Kapalua:Geoff Ogilvy's four-shot lead was cut to just one after some late slip-ups left him with a five-under 68 in Friday's second round of the Mercedes Championship.
The Australian's two-round total of 11-under 135 put him a stroke ahead of American D.J. Trahan (66), with South African Ernie Els (69) one shot further back.
Ogilvy was caught out by a wind change after his drive on the 17th, resulting in his first bogey of the tournament, and then three-putted the 18th to squander what could have been a good lead going into the weekend.
"The wind changed sometime between the tee shot on the 17th and the second shot on the 17th, and we couldn't really feel it where we were standing," Ogilvy said. "I'm pretty annoyed at the way I finished, but I'm happy with where I am and how I'm playing."
Trahan made a 40-foot eagle putt on the 15th hole to make up ground on the leader.
Els missed two putts inside 3 feet and dumped a pitch shot into the bunker for a bogey on the 14th, but did enough things well to keep him in contention.
"If I made some putts, I could have had a low one, and I knew today was the day to get a low one," Els said of the sunshine and mild breeze. "I'm there, but I feel like I could be a lot better.
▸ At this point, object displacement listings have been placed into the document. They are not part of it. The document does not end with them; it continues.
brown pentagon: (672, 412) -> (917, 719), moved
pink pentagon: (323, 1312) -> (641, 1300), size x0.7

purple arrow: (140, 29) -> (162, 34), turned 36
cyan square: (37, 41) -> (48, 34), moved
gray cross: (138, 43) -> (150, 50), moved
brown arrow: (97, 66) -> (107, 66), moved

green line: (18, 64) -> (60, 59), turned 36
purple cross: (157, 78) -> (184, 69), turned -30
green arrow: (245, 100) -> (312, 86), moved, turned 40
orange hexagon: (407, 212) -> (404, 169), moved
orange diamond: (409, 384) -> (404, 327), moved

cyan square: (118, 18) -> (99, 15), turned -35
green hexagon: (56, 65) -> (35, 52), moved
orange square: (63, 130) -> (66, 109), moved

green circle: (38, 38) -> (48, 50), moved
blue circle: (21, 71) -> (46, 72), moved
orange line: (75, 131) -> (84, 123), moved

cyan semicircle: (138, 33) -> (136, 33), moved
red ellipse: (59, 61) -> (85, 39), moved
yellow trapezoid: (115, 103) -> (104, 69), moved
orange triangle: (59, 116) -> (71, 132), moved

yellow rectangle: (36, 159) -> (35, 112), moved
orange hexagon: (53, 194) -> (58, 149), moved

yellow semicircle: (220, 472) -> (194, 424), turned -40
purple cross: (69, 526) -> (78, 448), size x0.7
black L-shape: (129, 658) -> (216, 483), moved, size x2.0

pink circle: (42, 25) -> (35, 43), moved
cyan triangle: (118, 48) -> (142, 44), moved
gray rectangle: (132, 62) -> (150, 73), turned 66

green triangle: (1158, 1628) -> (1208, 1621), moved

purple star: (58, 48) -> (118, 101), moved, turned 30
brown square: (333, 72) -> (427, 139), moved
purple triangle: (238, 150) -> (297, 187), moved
But it's fine. It's the first week of the year, and I guess I've just got to be patient."
Davis Love III birdied the last two holes for a 70 and was among six players at 7-under 139, along with Anthony Kim (68) Sean O'Hair (70), Ryuji Imada (70), Kenny Perry (71) and Johnson Wagner (71). Another stroke back was Boo Weekley, who would have been closer if not for a four-putt double bogey from 12 feet on the final hole.
"I pulled the first one, pulled the next one, then I done blew my top," said Weekley, who had to settle for a 70.
"The whole back side, I was playing either too much break or not enough break, and it started wearing on me."
Adam Scott knows the feeling, even though he didn't four-putt. He said a 67 reflected how he played, but lamented not making more chances. Of greater concern was staying within range of his fellow Aussie and good friend, Ogilvy, who was 11 under and on the back nine when Scott finished his round. Scott was asked if he could catch Ogilvy.
"No," Scott said, laughing. "Not if he keeps playing like this."